L’ex-ministre du Budget, Éric Woerth, ne pouvait rien ignorer, malgré ses dénégations, des tambouilles entre le photographe François-Marie Banier et la richissime propriétaire de L’Oréal.
Durant l’hiver 2008, les Allemands fournissaient à Bercy une liste de cinq cents Français « touristes fiscaux » au Liechtenstein. Parmi eux, comme Bakchich devait le révéler le 15 mars 2008, figuraient David Douillet et François-Marie Banier. Le premier, qui déposa plainte contre notre site, fut condamné à nous verser 3 000 euros (ce qu’il n’a toujours pas fait).
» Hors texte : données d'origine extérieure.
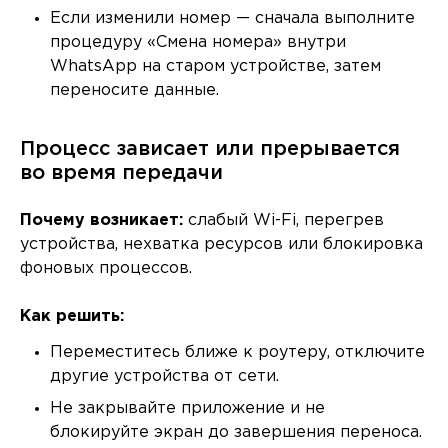
Если изменили номер — сначала выполните
процедуру «Смена номера» внутри
WhatsApp на старом устройстве, затем
переносите данные.
Процесс зависает или прерывается
во время передачи
Почему возникает:
слабый Wi-Fi, перегрев
устройства, нехватка ресурсов или блокировка
фоновых процессов.
Как решить:
Переместитесь ближе к роутеру, отключите
другие устройства от сети.
Не закрывайте приложение и не
блокируйте экран до завершения переноса.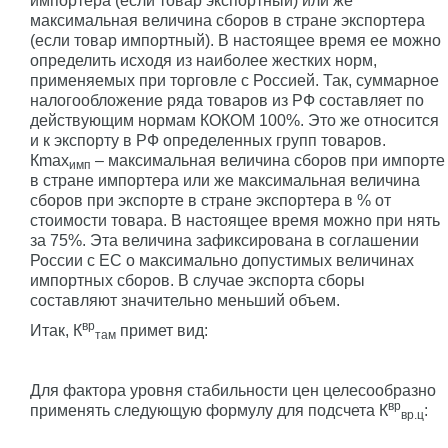
импортера (если товар экспортный) или же
максимальная величина сборов в стране экспортера
(если товар импортный). В настоящее время ее можно
определить исходя из наиболее жестких норм,
применяемых при торговле с Россией. Так, суммарное
налогообложение ряда товаров из РФ составляет по
действующим нормам КОКОМ 100%. Это же относится
и к экспорту в РФ определенных групп товаров.
Кmax
– максимальная величина сборов при импорте
имп
в стране импортера или же максимальная величина
сборов при экспорте в стране экспортера в % от
стоимости товара. В настоящее время можно при нять
за 75%. Эта величина зафиксирована в соглашении
России с ЕС о максимально допустимых величинах
импортных сборов. В случае экспорта сборы
составляют значительно меньший объем.
вр
Итак, К
примет вид:
там
Для фактора уровня стабильности цен целесообразно
вр
применять следующую формулу для подсчета К
:
вр.ц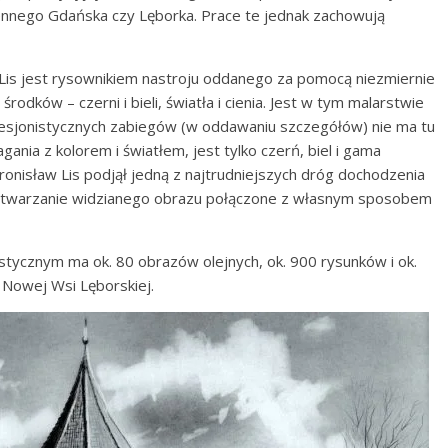
nnego Gdańska czy Lęborka. Prace te jednak zachowują
Lis jest rysownikiem nastroju oddanego za pomocą niezmiernie
rodków – czerni i bieli, światła i cienia. Jest w tym malarstwie
esjonistycznych zabiegów (w oddawaniu szczegółów) nie ma tu
gania z kolorem i światłem, jest tylko czerń, biel i gama
Bronisław Lis podjął jedną z najtrudniejszych dróg dochodzenia
odtwarzanie widzianego obrazu połączone z własnym sposobem
ystycznym ma ok. 80 obrazów olejnych, ok. 900 rysunków i ok.
 Nowej Wsi Lęborskiej.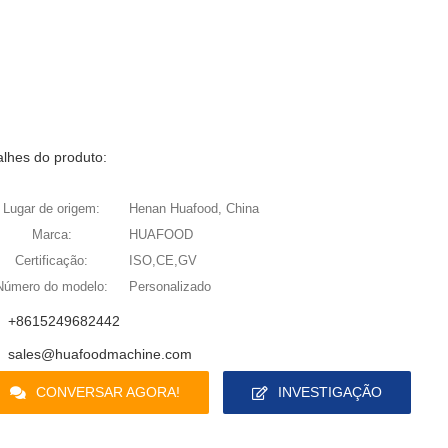
alhes do produto:
Lugar de origem:
Henan Huafood, China
Marca:
HUAFOOD
Certificação:
ISO,CE,GV
Número do modelo:
Personalizado
+8615249682442
sales@huafoodmachine.com
CONVERSAR AGORA!
INVESTIGAÇÃO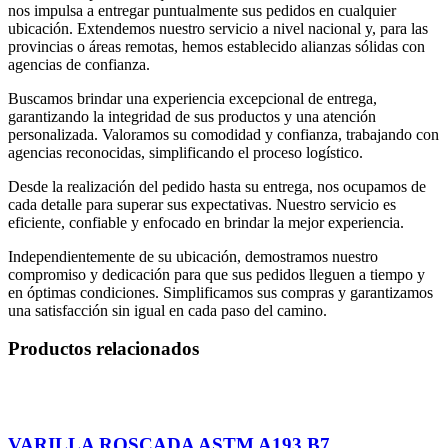
nos impulsa a entregar puntualmente sus pedidos en cualquier
ubicación. Extendemos nuestro servicio a nivel nacional y, para las
provincias o áreas remotas, hemos establecido alianzas sólidas con
agencias de confianza.
Buscamos brindar una experiencia excepcional de entrega,
garantizando la integridad de sus productos y una atención
personalizada. Valoramos su comodidad y confianza, trabajando con
agencias reconocidas, simplificando el proceso logístico.
Desde la realización del pedido hasta su entrega, nos ocupamos de
cada detalle para superar sus expectativas. Nuestro servicio es
eficiente, confiable y enfocado en brindar la mejor experiencia.
Independientemente de su ubicación, demostramos nuestro
compromiso y dedicación para que sus pedidos lleguen a tiempo y
en óptimas condiciones. Simplificamos sus compras y garantizamos
una satisfacción sin igual en cada paso del camino.
Productos relacionados
VARILLA ROSCADA ASTM A193 B7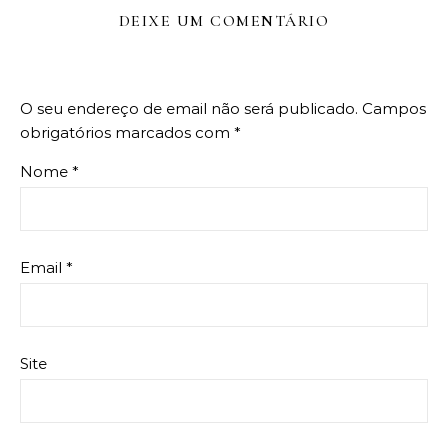
DEIXE UM COMENTÁRIO
O seu endereço de email não será publicado.
Campos
obrigatórios marcados com
*
Nome
*
Email
*
Site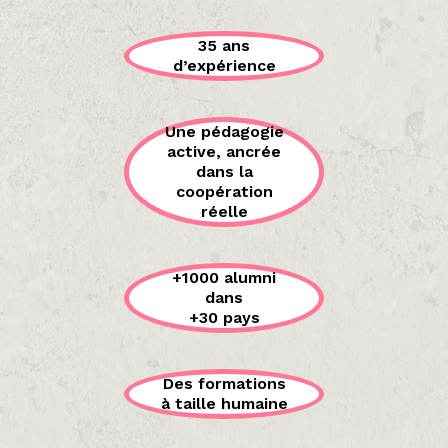
35 ans
d’expérience
Une pédagogie
active, ancrée
dans la
coopération
réelle
+1000 alumni
dans
+30 pays
Des formations
à taille humaine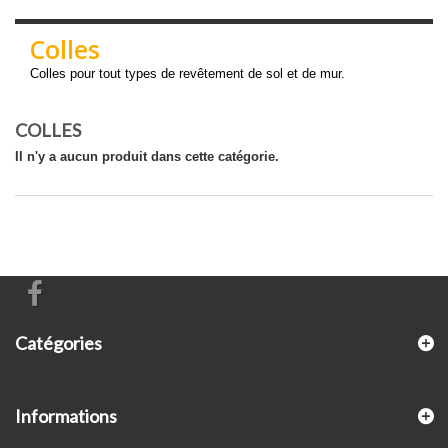
Colles
Colles pour tout types de revêtement de sol et de mur.
COLLES
Il n'y a aucun produit dans cette catégorie.
Catégories
Informations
Le second se fit plus discret.
En effet, le ministère des Finances décida, début 2008, d’éplucher les comptes de deux cents de ces contribuables suspects, dont ceux de François-Marie Banier.
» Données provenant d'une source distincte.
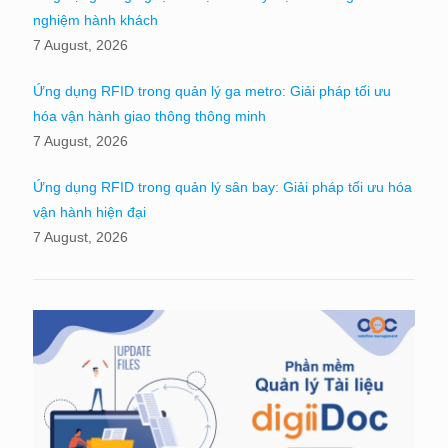
nghiệm hành khách
7 August, 2026
Ứng dụng RFID trong quản lý ga metro: Giải pháp tối ưu
hóa vận hành giao thông thông minh
7 August, 2026
Ứng dụng RFID trong quản lý sân bay: Giải pháp tối ưu hóa
vận hành hiện đại
7 August, 2026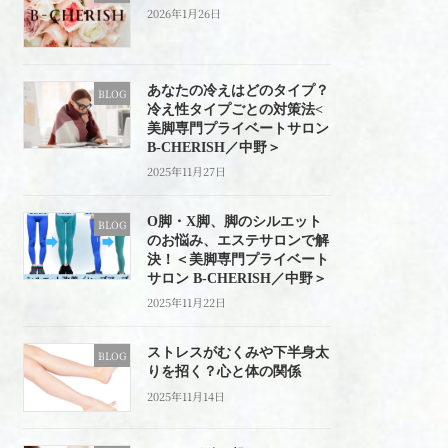
2026年1月26日
あなたの冷えはどのタイプ？
BLOG
冷え性タイプごとの対策法<
美脚専門プライベートサロン
B-CHERISH／中野＞
2025年11月27日
O脚・X脚、脚のシルエット
BLOG
のお悩み、エステサロンで解
決！＜美脚専門プライベート
サロン B-CHERISH／中野＞
2025年11月22日
ストレスがむくみや下半身太
BLOG
りを招く？心と体の関係
2025年11月14日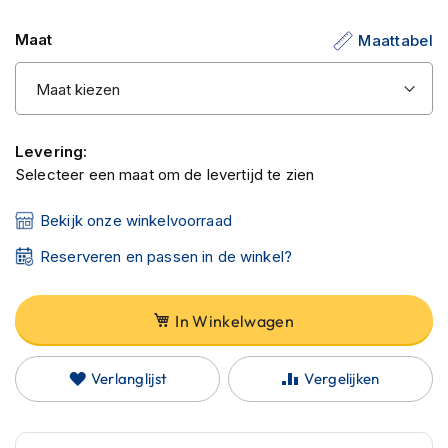
C
de
a
Maat
Maattabel
afbeeldingen-
r
b
gallerij
o
n
h
e
Levering:
l
Selecteer een maat om de levertijd te zien
m
e
n
Bekijk onze winkelvoorraad
E
Reserveren en passen in de winkel?
n
d
u
In Winkelwagen
r
o
h
Verlanglijst
Vergelijken
e
l
m
e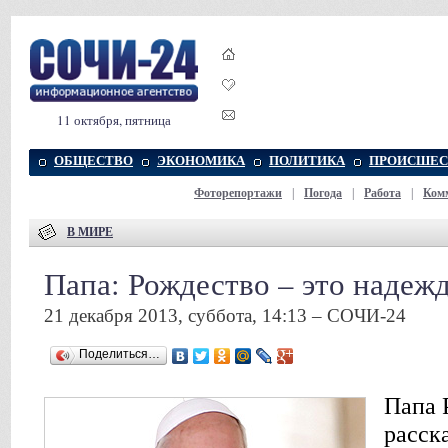
11 октября, пятница
ОБЩЕСТВО
ЭКОНОМИКА
ПОЛИТИКА
ПРОИСШЕС
Фоторепортажи
|
Погода
|
Работа
|
Ком
В МИРЕ
Папа: Рождество – это надеж
21 декабря 2013, суббота, 14:13 – СОЧИ-24
Поделиться…
Папа 
расск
L’ensemble de son dossier fut donc transféré de la perception du VIe arrondissement, où réside le photographe, à la Direction nationale des vérifications des situations fiscales (DNVSF). Sous ce sigle, se cachent les plus fins limiers du fisc, connus pour passer au scalpel les fortunes des particuliers.
Un vérificateur, D.C., réceptionna le dossier de Banier. Lequel dossier n’a toujours pas réintégré, deux ans après, les armoires des contrôleurs du VIe arrondissement. Un enterrement fiscal est si vite arrivé.
Eclairage
Passionnante est la lecture, sous cet éclairage, de certains échanges entre Liliane Bettencourt et ses conseillers, publiés par nos excellents confrères de Mediapart.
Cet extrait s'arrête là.